The application of such possibilistic regression method for modeling of twist liveliness of false twist textured
nylon yarns as a function of percentage retraction has been studied, based on a few available data.
It turns out that possibilistic regression method is superior to conventional statistical regression, when a very
small number of observations are available. In such cases the basic assumptions, under which statistical
regression analysis is valid, can not be investigated. Based on some criterions, such as the total vagueness of
models and the mean of predictive capabilities, the optimum fuzzy model has been derived.
Key-Words: - Possibilistic regression, Texturing, Predictive capability
1 Introduction and Background Statistical regression analysis is a widely used
statistical tool to model the relationship among
variables to describe and/or predict the
phenomena. Statistical regression is useful in a
non-vague environment where the relationship
among variables is sharply defined.
On the other hand, fuzzy regression analysis
may be used wherever a relationship among
variables is imprecise and/or data are
inaccurate and/or the sample size is
insufficient. In such cases fuzzy regression
may be used as a complement or an alternative
to statistical regression analysis.
Fuzzy regression, for the first time, was
introduced and investigated by Tanaka et al. in
1982 [10]. They, especially, considered the
linear regression model with fuzzy
coefficients, and used linear programming
techniques to develop a model superficially
resembling linear regression. (A survey about
fuzzy regression can be found in [9]).
As mentioned above, one of the application
of fuzzy regression approaches is the cases in
which only a small amount of data is
available. It should be mentioned that classical
statistical regression makes rigid assumptions
about the statistical properties of the model;
e.g., the normality of error terms and the
independence of such errors [6]. These
assumptions, as well as, the aptness of the
model, are difficult to justify unless a
sufficiently large data set is available. The
violation of such basic assumptions could
adversely affect the validity and performance
of statistical regression analysis. Alternatively,
in such cases, fuzzy regression analysis can be
a useful tool [2].
After introducing and developing fuzzy set
theory, many attempts have been made to use
and apply this theory in textile researches. For
example, Raheel and Liu used fuzzy
comprehensive evaluation technique to predict
fabric hand [8]. Fuzzy cluster analysis was
used by Pan for fabric handle sorting [7].

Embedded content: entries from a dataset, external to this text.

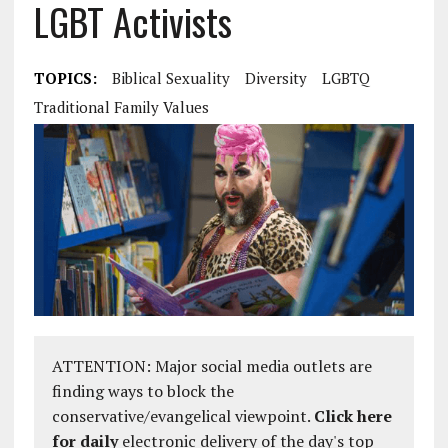
LGBT Activists
TOPICS:
Biblical Sexuality
Diversity
LGBTQ
Traditional Family Values
ATTENTION: Major social media outlets are
finding ways to block the
conservative/evangelical viewpoint.
Click here
for daily
electronic delivery of the day's top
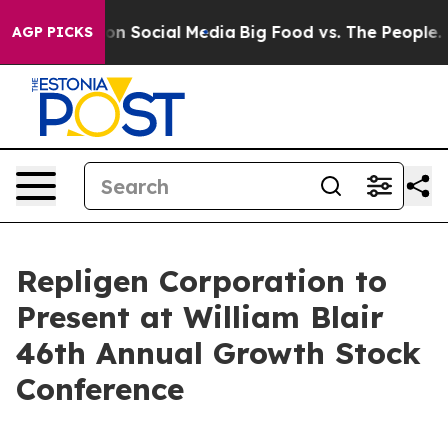
l Messages on Social Media
Big Food vs. The People. Bi
AGP PICKS
Repligen Corporation to
Present at William Blair
46th Annual Growth Stock
Conference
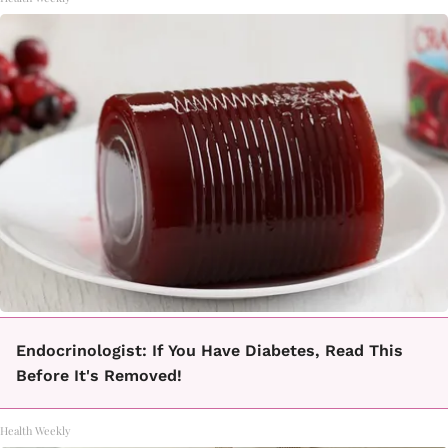
Endocrinologist: If You Have Diabetes, Read This
Before It's Removed!
Health Weekly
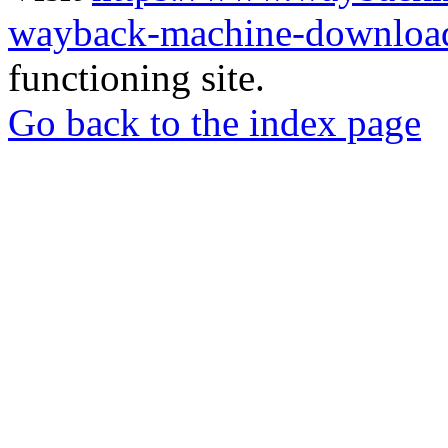
wayback-machine-download
functioning site.
Go back to the index page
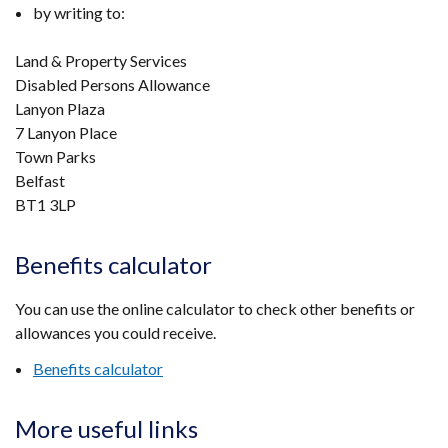
by writing to:
Land & Property Services
Disabled Persons Allowance
Lanyon Plaza
7 Lanyon Place
Town Parks
Belfast
BT1 3LP
Benefits calculator
You can use the online calculator to check other benefits or
allowances you could receive.
Benefits calculator
More useful links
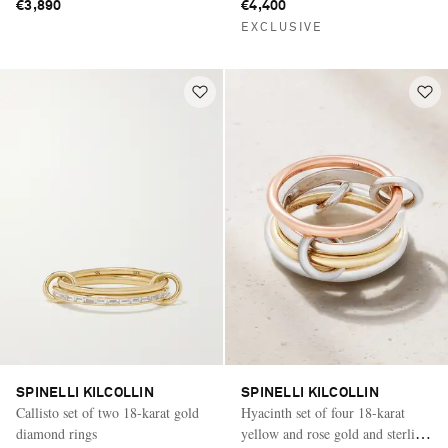
€3,890
€4,400
EXCLUSIVE
SPINELLI KILCOLLIN
SPINELLI KILCOLLIN
Callisto set of two 18-karat gold
Hyacinth set of four 18-karat
diamond rings
yellow and rose gold and sterling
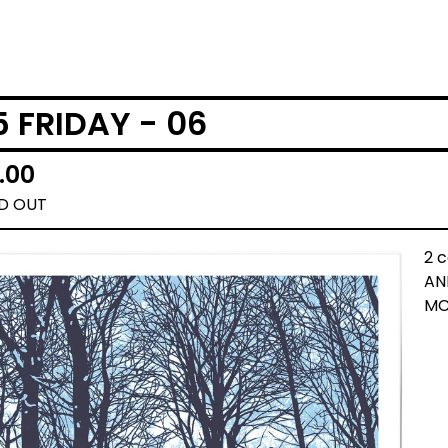
5 FRIDAY - 06
.00
D OUT
2 c
AN
MC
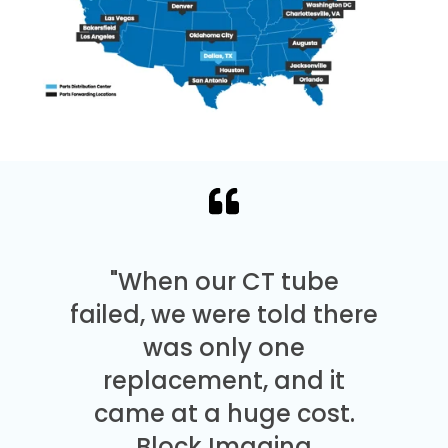
"When our CT tube
failed, we were told there
was only one
replacement, and it
came at a huge cost.
Block Imaging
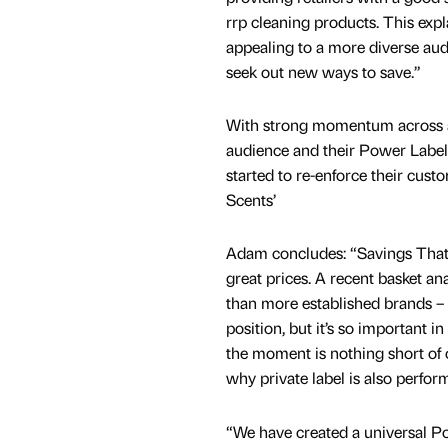
rrp cleaning products. This exp
appealing to a more diverse au
seek out new ways to save.”
With strong momentum across 
audience and their Power Label
started to re-enforce their cu
Scents’
Adam concludes: “Savings That 
great prices. A recent basket an
than more established brands – i
position, but it’s so important 
the moment is nothing short of 
why private label is also perfor
“We have created a universal P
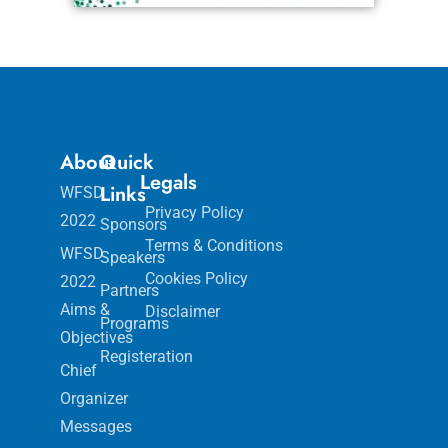
About
Quick
Legals
Links
WFSD
Privacy Policy
2022
Sponsors
Terms & Conditions
WFSD
Speakers
Cookies Policy
2022
Partners
Aims &
Disclaimer
Programs
Objectives
Registeration
Chief
Organizer
Messages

Kokot and Jermini used fuzzy clustering for
estimating cotton damage when treated with
electro generated oxygen at different
temperatures [4]. Mujionemi and Mantysalo
tried to model the relationship between the dye
absorption and dye concentration in dyeing
leather with two dyestuffs by ANFIS [5], (see
also [14]). Tavanai et al. [13] investigated a
fuzzy regression approach for modeling of
colour yield in polyethylene terepthalate
dyeing.
Proceedings of the 6th WSEAS Int. Conf. on Systems Theory & Scientific Computation, Elounda, Greece, August 21-23, 2006 (pp202-207)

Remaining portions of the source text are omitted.